--- WORK REQUIRED ---
If an entry holds a picture, drop the picture and restate the rest word for word.

(Recorded data)
────────────────

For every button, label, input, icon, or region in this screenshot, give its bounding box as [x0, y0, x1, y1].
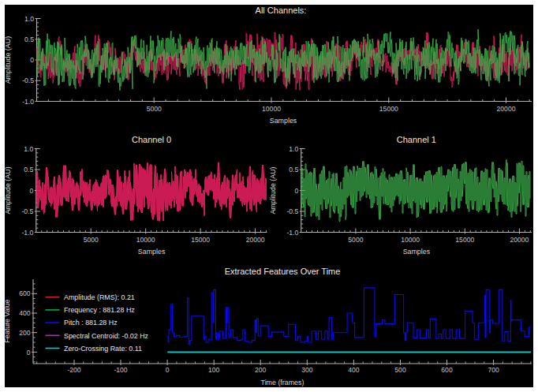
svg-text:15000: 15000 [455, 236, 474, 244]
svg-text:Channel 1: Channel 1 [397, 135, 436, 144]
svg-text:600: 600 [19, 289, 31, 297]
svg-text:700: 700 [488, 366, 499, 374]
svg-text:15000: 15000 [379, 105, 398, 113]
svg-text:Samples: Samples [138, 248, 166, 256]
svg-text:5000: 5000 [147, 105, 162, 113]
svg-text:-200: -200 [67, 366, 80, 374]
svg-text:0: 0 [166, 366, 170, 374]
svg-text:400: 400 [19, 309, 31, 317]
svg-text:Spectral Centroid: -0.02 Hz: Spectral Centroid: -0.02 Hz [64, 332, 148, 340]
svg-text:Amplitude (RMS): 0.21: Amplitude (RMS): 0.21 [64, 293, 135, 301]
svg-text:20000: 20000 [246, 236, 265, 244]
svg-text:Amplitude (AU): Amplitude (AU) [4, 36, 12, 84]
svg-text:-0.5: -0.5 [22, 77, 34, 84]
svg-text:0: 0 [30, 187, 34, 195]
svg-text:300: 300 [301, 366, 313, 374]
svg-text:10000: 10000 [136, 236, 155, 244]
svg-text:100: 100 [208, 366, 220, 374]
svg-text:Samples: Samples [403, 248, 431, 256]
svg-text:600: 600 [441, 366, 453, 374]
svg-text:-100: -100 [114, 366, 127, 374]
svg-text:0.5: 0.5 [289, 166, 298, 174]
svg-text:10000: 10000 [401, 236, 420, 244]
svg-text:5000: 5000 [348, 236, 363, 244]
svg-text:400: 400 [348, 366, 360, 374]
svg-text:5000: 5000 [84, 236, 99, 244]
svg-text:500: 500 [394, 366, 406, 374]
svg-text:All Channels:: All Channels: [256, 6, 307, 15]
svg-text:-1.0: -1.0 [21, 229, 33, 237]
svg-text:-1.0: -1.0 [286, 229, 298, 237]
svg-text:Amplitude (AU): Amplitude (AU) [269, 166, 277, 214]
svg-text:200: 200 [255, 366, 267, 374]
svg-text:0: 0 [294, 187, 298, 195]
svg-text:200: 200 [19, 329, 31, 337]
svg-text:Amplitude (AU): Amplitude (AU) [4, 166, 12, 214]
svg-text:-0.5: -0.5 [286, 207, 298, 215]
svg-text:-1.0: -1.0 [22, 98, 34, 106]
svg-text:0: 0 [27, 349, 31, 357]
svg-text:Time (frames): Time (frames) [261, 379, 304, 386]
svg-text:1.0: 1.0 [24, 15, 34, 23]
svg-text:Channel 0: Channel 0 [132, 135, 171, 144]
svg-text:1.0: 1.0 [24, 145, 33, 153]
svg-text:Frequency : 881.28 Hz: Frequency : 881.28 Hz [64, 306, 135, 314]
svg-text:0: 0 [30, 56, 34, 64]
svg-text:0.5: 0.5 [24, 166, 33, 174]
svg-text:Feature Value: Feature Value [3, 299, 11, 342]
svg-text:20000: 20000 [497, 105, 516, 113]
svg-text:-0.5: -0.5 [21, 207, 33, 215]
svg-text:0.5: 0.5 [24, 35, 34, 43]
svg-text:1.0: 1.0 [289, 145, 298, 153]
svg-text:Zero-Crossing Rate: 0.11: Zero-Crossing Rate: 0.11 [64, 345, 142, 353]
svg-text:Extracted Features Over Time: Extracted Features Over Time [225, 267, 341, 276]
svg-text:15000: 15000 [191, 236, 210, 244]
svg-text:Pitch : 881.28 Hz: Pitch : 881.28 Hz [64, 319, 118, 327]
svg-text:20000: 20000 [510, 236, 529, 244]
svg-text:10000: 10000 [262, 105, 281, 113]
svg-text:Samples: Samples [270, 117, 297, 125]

────────────────

--- PROBLEM SOLUTION ---
For every button, label, input, icon, or region in this screenshot, give its bounding box as [x0, y0, x1, y1].
svg-text:15000: 15000 [455, 236, 474, 244]
svg-text:Channel 1: Channel 1 [397, 135, 436, 144]
svg-text:600: 600 [19, 289, 31, 297]
svg-text:700: 700 [488, 366, 499, 374]
svg-text:15000: 15000 [379, 105, 398, 113]
svg-text:Samples: Samples [138, 248, 166, 256]
svg-text:5000: 5000 [147, 105, 162, 113]
svg-text:-200: -200 [67, 366, 80, 374]
svg-text:0: 0 [166, 366, 170, 374]
svg-text:400: 400 [19, 309, 31, 317]
svg-text:Spectral Centroid: -0.02 Hz: Spectral Centroid: -0.02 Hz [64, 332, 148, 340]
svg-text:Amplitude (RMS): 0.21: Amplitude (RMS): 0.21 [64, 293, 135, 301]
svg-text:20000: 20000 [246, 236, 265, 244]
svg-text:Amplitude (AU): Amplitude (AU) [4, 36, 12, 84]
svg-text:-0.5: -0.5 [22, 77, 34, 84]
svg-text:0: 0 [30, 187, 34, 195]
svg-text:300: 300 [301, 366, 313, 374]
svg-text:10000: 10000 [136, 236, 155, 244]
svg-text:100: 100 [208, 366, 220, 374]
svg-text:Samples: Samples [403, 248, 431, 256]
svg-text:600: 600 [441, 366, 453, 374]
svg-text:-100: -100 [114, 366, 127, 374]
svg-text:0.5: 0.5 [289, 166, 298, 174]
svg-text:10000: 10000 [401, 236, 420, 244]
svg-text:5000: 5000 [348, 236, 363, 244]
svg-text:400: 400 [348, 366, 360, 374]
svg-text:5000: 5000 [84, 236, 99, 244]
svg-text:500: 500 [394, 366, 406, 374]
svg-text:All Channels:: All Channels: [256, 6, 307, 15]
svg-text:-1.0: -1.0 [21, 229, 33, 237]
svg-text:-1.0: -1.0 [286, 229, 298, 237]
svg-text:Amplitude (AU): Amplitude (AU) [269, 166, 277, 214]
svg-text:200: 200 [255, 366, 267, 374]
svg-text:0: 0 [294, 187, 298, 195]
svg-text:200: 200 [19, 329, 31, 337]
svg-text:Amplitude (AU): Amplitude (AU) [4, 166, 12, 214]
svg-text:-0.5: -0.5 [286, 207, 298, 215]
svg-text:-1.0: -1.0 [22, 98, 34, 106]
svg-text:0: 0 [27, 349, 31, 357]
svg-text:Time (frames): Time (frames) [261, 379, 304, 386]
svg-text:1.0: 1.0 [24, 15, 34, 23]
svg-text:Channel 0: Channel 0 [132, 135, 171, 144]
svg-text:1.0: 1.0 [24, 145, 33, 153]
svg-text:Frequency : 881.28 Hz: Frequency : 881.28 Hz [64, 306, 135, 314]
svg-text:0: 0 [30, 56, 34, 64]
svg-text:0.5: 0.5 [24, 166, 33, 174]
svg-text:Feature Value: Feature Value [3, 299, 11, 342]
svg-text:20000: 20000 [497, 105, 516, 113]
svg-text:-0.5: -0.5 [21, 207, 33, 215]
svg-text:0.5: 0.5 [24, 35, 34, 43]
svg-text:1.0: 1.0 [289, 145, 298, 153]
svg-text:Zero-Crossing Rate: 0.11: Zero-Crossing Rate: 0.11 [64, 345, 142, 353]
svg-text:Extracted Features Over Time: Extracted Features Over Time [225, 267, 341, 276]
svg-text:15000: 15000 [191, 236, 210, 244]
svg-text:Pitch : 881.28 Hz: Pitch : 881.28 Hz [64, 319, 118, 327]
svg-text:20000: 20000 [510, 236, 529, 244]
svg-text:10000: 10000 [262, 105, 281, 113]
svg-text:Samples: Samples [270, 117, 297, 125]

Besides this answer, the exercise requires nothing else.